— TASK TO CARRY OUT —
Working through the lines below, return each one that holds "tabbar".

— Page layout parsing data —
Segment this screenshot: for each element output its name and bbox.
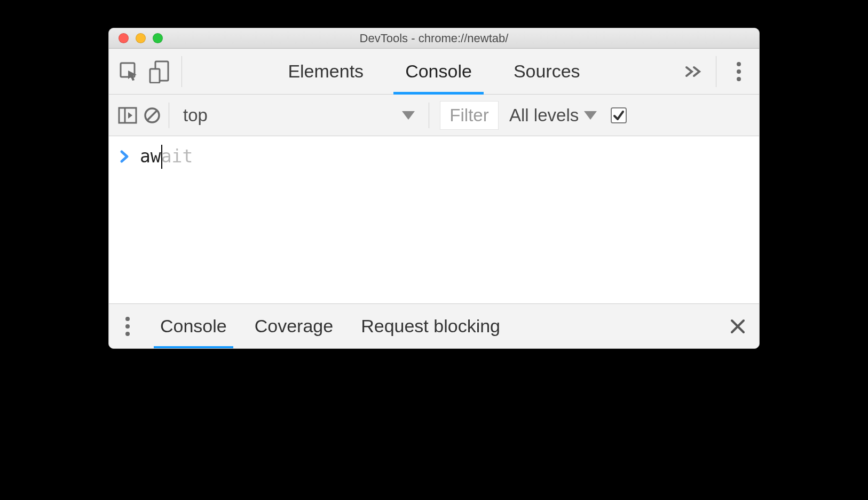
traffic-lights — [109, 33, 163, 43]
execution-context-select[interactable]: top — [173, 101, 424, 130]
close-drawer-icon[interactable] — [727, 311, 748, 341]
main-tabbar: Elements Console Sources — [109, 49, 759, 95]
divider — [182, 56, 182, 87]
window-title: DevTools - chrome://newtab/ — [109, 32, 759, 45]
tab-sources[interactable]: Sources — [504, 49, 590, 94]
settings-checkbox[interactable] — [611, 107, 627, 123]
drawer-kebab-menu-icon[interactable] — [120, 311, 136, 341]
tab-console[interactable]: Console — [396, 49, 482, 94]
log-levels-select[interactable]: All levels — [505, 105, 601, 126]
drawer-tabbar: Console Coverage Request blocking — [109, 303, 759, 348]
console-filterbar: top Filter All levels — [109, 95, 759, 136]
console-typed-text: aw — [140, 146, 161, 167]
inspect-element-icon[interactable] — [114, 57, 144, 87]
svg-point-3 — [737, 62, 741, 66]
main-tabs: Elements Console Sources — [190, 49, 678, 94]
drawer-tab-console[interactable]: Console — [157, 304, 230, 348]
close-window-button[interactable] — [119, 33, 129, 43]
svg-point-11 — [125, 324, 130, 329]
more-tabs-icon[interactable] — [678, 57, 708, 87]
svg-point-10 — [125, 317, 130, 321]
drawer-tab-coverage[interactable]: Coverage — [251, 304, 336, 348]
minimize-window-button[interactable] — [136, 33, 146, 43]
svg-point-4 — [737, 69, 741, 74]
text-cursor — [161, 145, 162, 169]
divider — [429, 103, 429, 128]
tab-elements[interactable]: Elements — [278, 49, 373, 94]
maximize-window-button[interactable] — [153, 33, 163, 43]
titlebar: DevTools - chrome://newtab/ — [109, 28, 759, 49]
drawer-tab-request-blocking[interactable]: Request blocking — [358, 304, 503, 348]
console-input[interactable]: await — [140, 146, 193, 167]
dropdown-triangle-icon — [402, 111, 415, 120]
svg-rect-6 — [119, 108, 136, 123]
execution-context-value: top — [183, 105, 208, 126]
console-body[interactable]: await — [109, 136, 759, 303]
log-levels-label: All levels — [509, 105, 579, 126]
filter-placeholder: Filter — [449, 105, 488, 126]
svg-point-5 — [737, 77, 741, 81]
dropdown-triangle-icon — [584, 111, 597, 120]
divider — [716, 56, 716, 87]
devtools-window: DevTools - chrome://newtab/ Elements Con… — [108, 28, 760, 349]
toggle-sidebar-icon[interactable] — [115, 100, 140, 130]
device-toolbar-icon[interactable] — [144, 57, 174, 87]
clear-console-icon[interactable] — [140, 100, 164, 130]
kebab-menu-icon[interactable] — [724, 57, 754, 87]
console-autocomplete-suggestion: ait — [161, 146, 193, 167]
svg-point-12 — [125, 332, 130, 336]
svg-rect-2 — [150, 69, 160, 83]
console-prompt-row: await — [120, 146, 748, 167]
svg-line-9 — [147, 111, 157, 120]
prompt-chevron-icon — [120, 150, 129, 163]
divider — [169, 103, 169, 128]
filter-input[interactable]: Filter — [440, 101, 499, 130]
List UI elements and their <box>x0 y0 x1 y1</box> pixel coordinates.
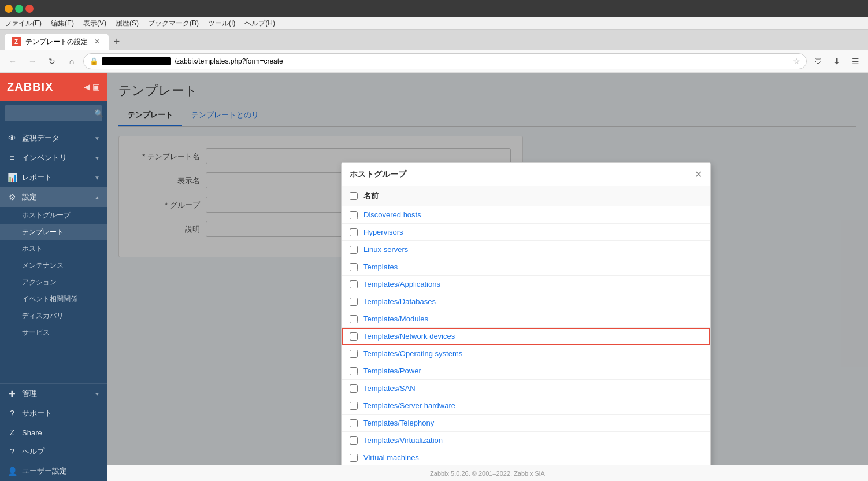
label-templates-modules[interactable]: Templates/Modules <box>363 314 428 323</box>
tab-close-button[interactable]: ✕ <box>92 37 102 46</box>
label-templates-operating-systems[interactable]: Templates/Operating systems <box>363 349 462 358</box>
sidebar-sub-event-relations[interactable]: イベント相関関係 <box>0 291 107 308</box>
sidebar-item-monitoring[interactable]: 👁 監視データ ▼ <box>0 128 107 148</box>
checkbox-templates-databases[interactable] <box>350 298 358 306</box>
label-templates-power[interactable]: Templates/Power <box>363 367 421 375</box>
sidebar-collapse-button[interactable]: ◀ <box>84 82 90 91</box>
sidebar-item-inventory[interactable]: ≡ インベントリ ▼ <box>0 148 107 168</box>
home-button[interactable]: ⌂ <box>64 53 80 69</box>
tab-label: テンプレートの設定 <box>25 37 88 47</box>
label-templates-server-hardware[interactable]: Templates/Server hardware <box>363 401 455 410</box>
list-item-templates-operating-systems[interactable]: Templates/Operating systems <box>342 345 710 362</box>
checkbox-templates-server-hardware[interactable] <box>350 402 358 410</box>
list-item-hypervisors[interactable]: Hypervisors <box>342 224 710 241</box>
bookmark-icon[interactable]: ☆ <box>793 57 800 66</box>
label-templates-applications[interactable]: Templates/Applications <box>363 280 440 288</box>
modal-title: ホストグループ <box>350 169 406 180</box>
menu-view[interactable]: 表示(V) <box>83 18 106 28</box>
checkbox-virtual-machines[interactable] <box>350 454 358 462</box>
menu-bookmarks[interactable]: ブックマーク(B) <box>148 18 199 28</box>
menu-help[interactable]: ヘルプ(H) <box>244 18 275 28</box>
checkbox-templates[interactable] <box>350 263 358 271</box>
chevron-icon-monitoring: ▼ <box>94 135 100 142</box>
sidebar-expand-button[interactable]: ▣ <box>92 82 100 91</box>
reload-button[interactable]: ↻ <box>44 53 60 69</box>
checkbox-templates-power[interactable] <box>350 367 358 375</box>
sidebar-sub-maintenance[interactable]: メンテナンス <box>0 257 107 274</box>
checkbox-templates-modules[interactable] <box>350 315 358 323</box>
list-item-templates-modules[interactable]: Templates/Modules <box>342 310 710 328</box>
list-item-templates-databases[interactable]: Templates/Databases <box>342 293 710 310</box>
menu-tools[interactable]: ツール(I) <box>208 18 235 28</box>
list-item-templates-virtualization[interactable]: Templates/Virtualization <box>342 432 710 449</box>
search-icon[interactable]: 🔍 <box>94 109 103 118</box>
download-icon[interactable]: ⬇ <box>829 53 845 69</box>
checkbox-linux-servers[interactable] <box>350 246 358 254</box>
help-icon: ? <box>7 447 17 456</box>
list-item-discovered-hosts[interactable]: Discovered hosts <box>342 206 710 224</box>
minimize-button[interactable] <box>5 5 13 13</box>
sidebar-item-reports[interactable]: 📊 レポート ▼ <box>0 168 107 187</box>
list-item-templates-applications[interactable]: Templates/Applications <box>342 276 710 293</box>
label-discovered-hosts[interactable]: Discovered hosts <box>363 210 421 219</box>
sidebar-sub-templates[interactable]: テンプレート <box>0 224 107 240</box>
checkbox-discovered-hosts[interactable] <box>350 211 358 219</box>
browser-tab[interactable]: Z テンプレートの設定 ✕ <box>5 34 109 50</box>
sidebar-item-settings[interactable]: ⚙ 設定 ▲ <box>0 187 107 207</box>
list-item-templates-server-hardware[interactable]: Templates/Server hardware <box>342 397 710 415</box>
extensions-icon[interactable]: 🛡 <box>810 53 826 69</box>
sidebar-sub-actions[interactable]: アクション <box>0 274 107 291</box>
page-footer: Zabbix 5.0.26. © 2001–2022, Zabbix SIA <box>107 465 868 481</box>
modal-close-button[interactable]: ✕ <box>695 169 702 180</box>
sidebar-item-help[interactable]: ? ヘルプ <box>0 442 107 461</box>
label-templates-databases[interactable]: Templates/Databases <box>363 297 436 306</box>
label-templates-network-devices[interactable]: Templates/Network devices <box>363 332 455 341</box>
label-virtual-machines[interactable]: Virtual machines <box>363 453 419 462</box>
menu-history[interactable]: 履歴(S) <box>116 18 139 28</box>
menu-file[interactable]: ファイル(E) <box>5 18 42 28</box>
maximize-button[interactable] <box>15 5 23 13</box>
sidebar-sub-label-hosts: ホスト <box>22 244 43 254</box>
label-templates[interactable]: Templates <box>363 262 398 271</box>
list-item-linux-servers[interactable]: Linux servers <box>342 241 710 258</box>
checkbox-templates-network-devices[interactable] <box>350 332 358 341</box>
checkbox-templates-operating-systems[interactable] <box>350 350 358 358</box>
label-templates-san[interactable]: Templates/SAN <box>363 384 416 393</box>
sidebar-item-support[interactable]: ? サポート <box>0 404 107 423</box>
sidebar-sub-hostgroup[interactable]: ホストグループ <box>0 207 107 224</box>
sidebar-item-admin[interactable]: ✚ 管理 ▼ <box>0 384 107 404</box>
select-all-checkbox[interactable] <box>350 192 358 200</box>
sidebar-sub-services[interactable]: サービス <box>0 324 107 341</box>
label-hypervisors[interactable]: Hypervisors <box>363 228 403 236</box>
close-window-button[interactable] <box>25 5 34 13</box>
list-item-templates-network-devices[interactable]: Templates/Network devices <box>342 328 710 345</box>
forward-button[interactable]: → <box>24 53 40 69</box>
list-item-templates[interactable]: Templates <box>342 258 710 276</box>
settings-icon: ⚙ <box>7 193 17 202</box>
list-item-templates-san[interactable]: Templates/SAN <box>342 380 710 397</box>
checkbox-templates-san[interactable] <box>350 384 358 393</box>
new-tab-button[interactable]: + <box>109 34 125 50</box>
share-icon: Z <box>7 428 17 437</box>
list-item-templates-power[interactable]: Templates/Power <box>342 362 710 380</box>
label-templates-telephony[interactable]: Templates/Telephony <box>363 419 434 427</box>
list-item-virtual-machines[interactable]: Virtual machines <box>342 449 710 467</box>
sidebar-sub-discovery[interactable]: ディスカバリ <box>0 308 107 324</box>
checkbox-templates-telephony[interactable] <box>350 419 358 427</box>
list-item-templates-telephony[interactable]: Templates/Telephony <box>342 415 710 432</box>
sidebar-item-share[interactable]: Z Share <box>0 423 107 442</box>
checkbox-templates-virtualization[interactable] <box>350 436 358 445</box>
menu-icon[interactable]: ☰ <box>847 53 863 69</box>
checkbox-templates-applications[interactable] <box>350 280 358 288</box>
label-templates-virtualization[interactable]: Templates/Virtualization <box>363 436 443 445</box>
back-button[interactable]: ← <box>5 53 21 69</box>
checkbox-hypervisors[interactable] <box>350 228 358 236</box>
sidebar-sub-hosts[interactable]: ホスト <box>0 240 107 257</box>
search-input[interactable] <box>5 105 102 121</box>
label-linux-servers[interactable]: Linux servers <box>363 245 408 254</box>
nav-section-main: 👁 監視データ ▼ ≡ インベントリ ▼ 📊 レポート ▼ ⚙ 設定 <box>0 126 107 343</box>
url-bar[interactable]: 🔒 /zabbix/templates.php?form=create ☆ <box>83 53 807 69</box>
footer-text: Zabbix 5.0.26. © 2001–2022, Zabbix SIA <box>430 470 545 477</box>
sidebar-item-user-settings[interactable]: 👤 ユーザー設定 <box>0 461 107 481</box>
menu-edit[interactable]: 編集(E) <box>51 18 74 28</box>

— REPLY —
main-tabbar: Elements Console Sources — [109, 49, 759, 95]
drawer-tabbar: Console Coverage Request blocking — [109, 303, 759, 348]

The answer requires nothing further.